In a defensive rant a sci-fi author describes the concerns he has posed for his side.
In a rising conflict over church practice, parishioners appeal for others to take their side.
On Facebook, you post a meme about gender politics and your friends try to convince you that you are betraying your side. Or your other friends tell you that you are on the wrong side.
Thirty years ago, the normal turning of events, of life adapting and people changing, was being dubbed “the culture war.” Ever since the game has been rigged into sides. Rather than speaking honestly about the way we are and the way we do things, it all has been cast into sides. Sides that can be easily explained away by political parties.
Yet most of the time, there are no sides. Few things are so dualistic as left and right or good and evil. Few things are intentionally divisive. And more to the point, so very few things ring close to true when the majority power claim their victimhood, whether it is men claiming sexism or whites claiming racism against them.
There are no sides: it is almost always a group trying to influence the majority.
It is a rebellion or act of disobedience: not a dualistic battle of equals.

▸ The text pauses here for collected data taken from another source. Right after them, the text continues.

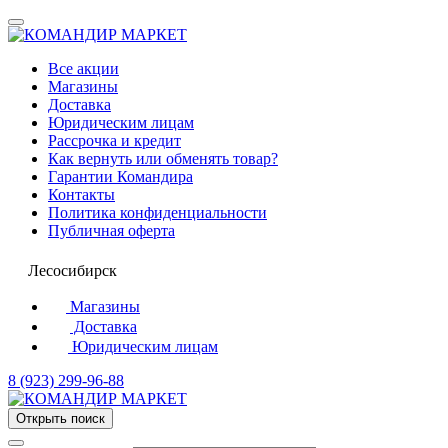
Все акции
Магазины
Доставка
Юридическим лицам
Рассрочка и кредит
Как вернуть или обменять товар?
Гарантии Командира
Контакты
Политика конфиденциальности
Публичная оферта
Лесосибирск
Магазины
Доставка
Юридическим лицам
8 (923) 299-96-88
Открыть поиск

The problem with this simplistic division – cutting everything into hemispheres – is that it doesn’t even do what it hopes to do. It hopes to explain and simplify the current experience:
It’s all politics.
It’s just a part of the culture war.
Unfortunately, it rarely makes the conversation easier to digest honestly; because it obscures the very power dynamic and the actual difference between things in the system while involving differences not present in the situation.
When New Hampshire elected V. Gene Robinson to be its bishop, it was through a process confirmed by the people of New Hampshire. When the church consented to his election, she did what she has done every time before. Every bishop from a variety of saintliness and sinfulness was confirmed in this way.
And yet the world could not connect with the story outside of the culture war context. It couldn’t understand the story, and the problems some had with the election without imposing sides onto the events. The only thing extra- ordinary about the election was Bishop Robinson’s orientation. But the “traditionalists” response was truly extraordinary because they broke canon law and tradition in seeking outside authority and allowing bishops not canonically resident in the church to guide them moving forward.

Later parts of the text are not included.